Chapitre 13 : Jetez les buglosses au feu, les azalées pousseront.
- PDV Hitch -
Marco a l'air si déterminé, ça me fait presque de la peine...Le pauvre est tellement braqué sur ses idéaux qu'il met sa vie en péril. C'est insouciant, à la limite du puéril, et pourtant il m'impressionne...Mais je dois le lui dire...
Je me fais tourner les pouces pendant que T/p s'en va reprendre les affaires qu'elle avait malencontreusement laissées dans le chariot. Je n'ai que peu de temps. Très peu de temps. Marco me regarde de ses yeux éclairés, une vraie lumière.
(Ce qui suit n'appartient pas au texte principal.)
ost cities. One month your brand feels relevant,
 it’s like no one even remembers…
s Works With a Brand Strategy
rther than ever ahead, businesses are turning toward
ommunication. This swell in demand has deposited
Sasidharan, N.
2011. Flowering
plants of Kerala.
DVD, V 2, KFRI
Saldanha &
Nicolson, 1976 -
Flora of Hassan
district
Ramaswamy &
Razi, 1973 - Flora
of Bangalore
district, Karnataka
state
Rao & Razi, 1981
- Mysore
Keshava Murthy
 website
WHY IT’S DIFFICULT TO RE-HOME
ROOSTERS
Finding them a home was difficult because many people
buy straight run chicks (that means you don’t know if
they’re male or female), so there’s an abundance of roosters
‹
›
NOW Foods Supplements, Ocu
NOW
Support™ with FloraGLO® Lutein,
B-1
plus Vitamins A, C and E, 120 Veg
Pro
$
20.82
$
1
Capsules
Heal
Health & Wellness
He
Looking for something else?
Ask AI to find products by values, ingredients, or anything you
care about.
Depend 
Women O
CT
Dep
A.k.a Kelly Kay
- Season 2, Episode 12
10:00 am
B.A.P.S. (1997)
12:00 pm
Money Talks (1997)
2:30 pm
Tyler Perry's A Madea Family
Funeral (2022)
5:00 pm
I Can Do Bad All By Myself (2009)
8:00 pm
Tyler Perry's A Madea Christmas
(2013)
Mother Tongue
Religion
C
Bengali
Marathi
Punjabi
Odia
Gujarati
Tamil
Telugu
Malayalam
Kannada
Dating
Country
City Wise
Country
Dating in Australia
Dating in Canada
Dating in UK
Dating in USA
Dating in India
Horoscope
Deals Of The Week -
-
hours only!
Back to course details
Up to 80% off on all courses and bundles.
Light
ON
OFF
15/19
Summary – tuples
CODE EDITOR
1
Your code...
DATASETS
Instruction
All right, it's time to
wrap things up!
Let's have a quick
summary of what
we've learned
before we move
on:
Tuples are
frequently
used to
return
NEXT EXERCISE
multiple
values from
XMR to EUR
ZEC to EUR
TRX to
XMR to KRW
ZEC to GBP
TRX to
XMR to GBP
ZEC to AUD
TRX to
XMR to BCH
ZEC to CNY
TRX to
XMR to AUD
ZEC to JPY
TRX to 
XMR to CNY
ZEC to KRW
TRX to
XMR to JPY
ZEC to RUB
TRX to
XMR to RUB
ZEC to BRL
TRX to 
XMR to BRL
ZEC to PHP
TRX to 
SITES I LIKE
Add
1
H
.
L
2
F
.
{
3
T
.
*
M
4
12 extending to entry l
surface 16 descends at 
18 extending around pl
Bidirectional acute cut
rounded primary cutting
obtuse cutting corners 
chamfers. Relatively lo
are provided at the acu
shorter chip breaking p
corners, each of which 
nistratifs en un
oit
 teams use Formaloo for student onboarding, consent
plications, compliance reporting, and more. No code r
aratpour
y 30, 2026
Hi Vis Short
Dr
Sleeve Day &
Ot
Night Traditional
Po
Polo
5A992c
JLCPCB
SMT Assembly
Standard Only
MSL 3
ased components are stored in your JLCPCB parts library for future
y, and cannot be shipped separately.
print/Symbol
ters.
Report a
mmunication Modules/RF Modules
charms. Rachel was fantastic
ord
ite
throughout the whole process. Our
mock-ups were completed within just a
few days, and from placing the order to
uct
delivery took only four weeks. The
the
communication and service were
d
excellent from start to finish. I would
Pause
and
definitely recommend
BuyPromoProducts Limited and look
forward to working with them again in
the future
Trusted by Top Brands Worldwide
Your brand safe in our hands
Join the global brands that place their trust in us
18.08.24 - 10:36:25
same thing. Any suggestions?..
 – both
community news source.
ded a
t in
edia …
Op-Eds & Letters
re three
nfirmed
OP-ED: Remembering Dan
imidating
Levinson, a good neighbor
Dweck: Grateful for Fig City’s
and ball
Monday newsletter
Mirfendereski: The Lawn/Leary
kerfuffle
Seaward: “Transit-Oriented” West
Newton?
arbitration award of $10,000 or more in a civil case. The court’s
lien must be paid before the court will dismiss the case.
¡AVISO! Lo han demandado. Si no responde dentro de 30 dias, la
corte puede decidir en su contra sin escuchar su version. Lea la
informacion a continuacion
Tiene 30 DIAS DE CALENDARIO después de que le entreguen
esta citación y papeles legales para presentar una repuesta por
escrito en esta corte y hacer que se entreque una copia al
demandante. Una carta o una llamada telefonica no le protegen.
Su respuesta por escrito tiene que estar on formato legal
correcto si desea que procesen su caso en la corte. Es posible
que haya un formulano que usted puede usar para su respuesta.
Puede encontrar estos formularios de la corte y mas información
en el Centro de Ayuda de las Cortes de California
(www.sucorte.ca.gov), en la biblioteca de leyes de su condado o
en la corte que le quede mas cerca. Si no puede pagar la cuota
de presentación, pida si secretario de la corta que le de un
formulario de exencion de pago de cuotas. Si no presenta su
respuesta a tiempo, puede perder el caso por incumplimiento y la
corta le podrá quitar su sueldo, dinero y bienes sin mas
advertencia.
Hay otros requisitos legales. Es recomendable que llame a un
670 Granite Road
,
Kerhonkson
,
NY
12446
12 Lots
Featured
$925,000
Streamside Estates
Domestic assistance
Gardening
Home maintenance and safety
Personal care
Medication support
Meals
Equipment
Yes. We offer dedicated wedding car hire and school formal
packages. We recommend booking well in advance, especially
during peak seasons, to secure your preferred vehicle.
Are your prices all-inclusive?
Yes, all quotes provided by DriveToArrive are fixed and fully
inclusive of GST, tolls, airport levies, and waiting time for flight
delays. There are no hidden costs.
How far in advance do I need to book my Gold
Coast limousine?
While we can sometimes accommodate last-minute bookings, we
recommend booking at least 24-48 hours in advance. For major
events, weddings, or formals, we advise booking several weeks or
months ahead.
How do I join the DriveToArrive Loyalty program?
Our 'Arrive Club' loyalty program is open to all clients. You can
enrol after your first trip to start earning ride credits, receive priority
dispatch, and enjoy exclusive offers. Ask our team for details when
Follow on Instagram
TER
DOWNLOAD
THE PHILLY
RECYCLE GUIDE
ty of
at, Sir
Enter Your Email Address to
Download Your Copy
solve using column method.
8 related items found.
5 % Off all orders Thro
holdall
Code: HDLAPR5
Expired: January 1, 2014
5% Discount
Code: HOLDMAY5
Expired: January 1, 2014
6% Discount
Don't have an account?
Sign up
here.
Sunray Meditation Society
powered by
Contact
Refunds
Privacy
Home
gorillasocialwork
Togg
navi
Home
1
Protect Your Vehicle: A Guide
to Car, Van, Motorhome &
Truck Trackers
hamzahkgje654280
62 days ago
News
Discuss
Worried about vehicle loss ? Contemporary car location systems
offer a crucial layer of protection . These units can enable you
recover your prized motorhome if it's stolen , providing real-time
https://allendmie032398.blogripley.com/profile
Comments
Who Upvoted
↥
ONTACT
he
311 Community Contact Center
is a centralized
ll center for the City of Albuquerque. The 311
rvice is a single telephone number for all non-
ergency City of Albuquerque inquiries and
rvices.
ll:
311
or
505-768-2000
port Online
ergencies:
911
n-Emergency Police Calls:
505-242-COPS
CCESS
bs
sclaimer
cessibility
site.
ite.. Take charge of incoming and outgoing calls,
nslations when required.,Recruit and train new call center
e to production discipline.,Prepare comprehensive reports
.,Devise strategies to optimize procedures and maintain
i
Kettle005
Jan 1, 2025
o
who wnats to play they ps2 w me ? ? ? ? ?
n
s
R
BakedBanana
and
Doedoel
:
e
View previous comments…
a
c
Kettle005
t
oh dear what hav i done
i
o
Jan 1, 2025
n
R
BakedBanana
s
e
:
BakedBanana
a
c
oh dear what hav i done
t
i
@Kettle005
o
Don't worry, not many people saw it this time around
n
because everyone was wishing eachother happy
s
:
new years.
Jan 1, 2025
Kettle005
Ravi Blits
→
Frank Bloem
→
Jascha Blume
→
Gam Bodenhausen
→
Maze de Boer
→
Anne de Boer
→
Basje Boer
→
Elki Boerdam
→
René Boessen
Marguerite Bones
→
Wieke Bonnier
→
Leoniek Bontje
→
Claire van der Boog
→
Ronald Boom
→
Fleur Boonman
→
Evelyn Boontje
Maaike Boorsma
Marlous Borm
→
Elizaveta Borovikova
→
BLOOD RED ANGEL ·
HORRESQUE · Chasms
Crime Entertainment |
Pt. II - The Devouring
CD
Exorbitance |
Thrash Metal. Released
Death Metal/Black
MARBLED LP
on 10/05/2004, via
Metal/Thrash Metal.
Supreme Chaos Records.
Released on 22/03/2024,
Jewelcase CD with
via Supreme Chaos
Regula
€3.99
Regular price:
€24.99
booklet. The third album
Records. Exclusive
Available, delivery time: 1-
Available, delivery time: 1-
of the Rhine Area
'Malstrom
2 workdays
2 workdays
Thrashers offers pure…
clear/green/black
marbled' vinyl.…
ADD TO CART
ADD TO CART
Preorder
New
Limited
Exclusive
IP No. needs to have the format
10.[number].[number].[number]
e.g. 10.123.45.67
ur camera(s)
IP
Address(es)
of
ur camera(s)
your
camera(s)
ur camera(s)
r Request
Mais ça va être à moi de ternir son allure angélique.
" Marco, tu sais, une fois là-bas c'est l'engagement ou la mort... "
Il tourne la tête, ne semblant pas trop comprendre :
" Quoi ? - Il croise les bras - Alors comment tu as fait pour revenir, hein ?! "
" Ce n'est pas moi qui y suis allé... "
Sans autre réponse, je me rapproche des fleurs le plus que possible, leur parfum fruité me rappelle mes vieux draps. Ceux qui brûlaient au soleil avant que je ne me jette dedans avec nostalgie. Je jouais à la poupée dessus, me prenant un jour pour la plus grande des cavalières, un autre, pour la soldate sauveuse de l'humanité. Alors qu'en réalité j'étais juste une enfant attendant mon père... Quel bonheur ça a été de transfuser mes rêves dans ces morceaux de chiffons, mais maintenant c'est moi la poupée maîtresse de mon destin.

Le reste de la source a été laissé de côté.